CAPM vs APT

Found this question on a particular social network. My guess is B.

Davidson is familiar with the use of the capital asset pricing model (CAPM) and arbitrage pricing theory (APT) to estimate the required rate of return for an equity investment. However, there are some limitations associated with both models that should be considered in her analysis. Which of the following is least likely a limitation of the CAPM and/or APT?

A) Model uncertainty, because it is unknown if the use of either model is theoretically correct and appropriate.

B) Input uncertainty, because it is difficult to estimate the appropriate risk premiums accurately.

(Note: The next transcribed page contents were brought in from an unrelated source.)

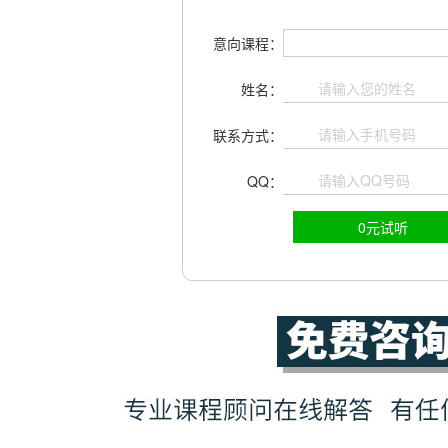
意向课程：
姓名：
联系方式：
QQ：
0元试听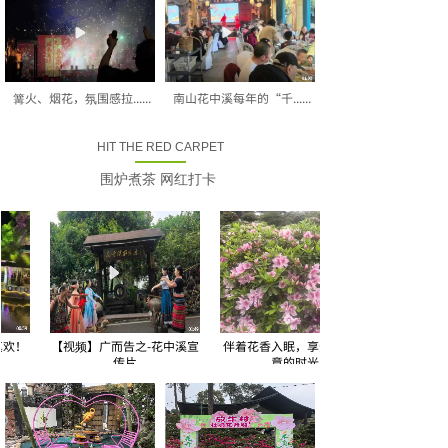
篝火、烟花，氛围感拉......
南山花中溪每年的“千......
HIT THE RED CARPET
围炉煮茶 网红打卡
！
【视频】广而告之-花中溪宣
伴着花香入眠，享受悠然惬
传片
意的时光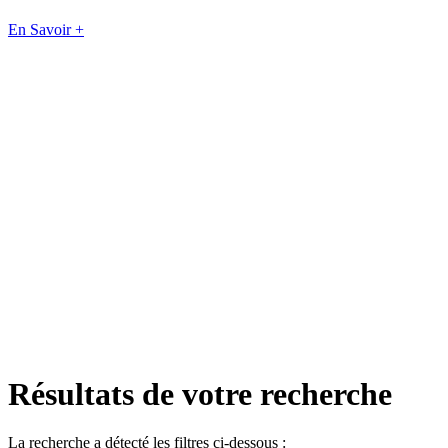
En Savoir +
Résultats de votre recherche
La recherche a détecté les filtres ci-dessous :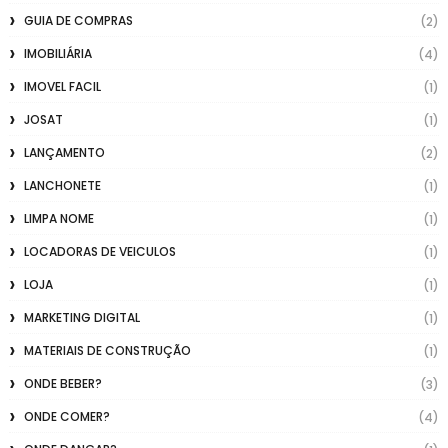
GUIA DE COMPRAS
(2)
IMOBILIÁRIA
(4)
IMOVEL FACIL
(1)
JOSAT
(1)
LANÇAMENTO
(2)
LANCHONETE
(1)
LIMPA NOME
(1)
LOCADORAS DE VEICULOS
(1)
LOJA
(1)
MARKETING DIGITAL
(1)
MATERIAIS DE CONSTRUÇÃO
(1)
ONDE BEBER?
(3)
ONDE COMER?
(4)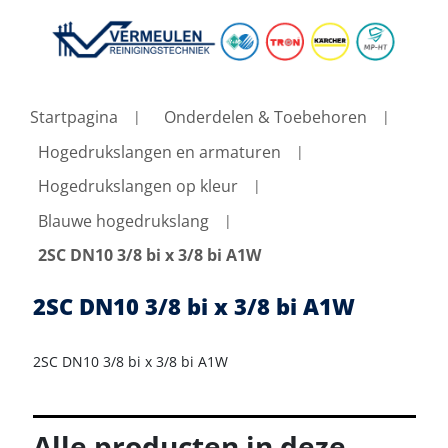
Startpagina
Onderdelen & Toebehoren
Hogedrukslangen en armaturen
Hogedrukslangen op kleur
Blauwe hogedrukslang
2SC DN10 3/8 bi x 3/8 bi A1W
2SC DN10 3/8 bi x 3/8 bi A1W
2SC DN10 3/8 bi x 3/8 bi A1W
Alle producten in deze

C) Risk premium exposure, because it fails to consider the implications of an asset’s sensitivity to the various risk factors in the market

C.

Hi Aether,

C was my first guess. When I read it again I noticed CAPM and APT and since APT consider other risk factors I opted for B. What is your view?

Cannot be B because both CAPM and APT use regression, so input uncertainty would be common across both models. What is the answer (and any related explanation)?

I would say C because you know APT considers sensitivity…and since the question is worded as “and/or” you found the one answer that states a “strength” not a limitation. Hope it’s C haha

Hi guys C is the correct answer as you rightly said. Their explanation is that since CAPM make use of an equity risk premium, it does have a risk premium exposure measured by Beta.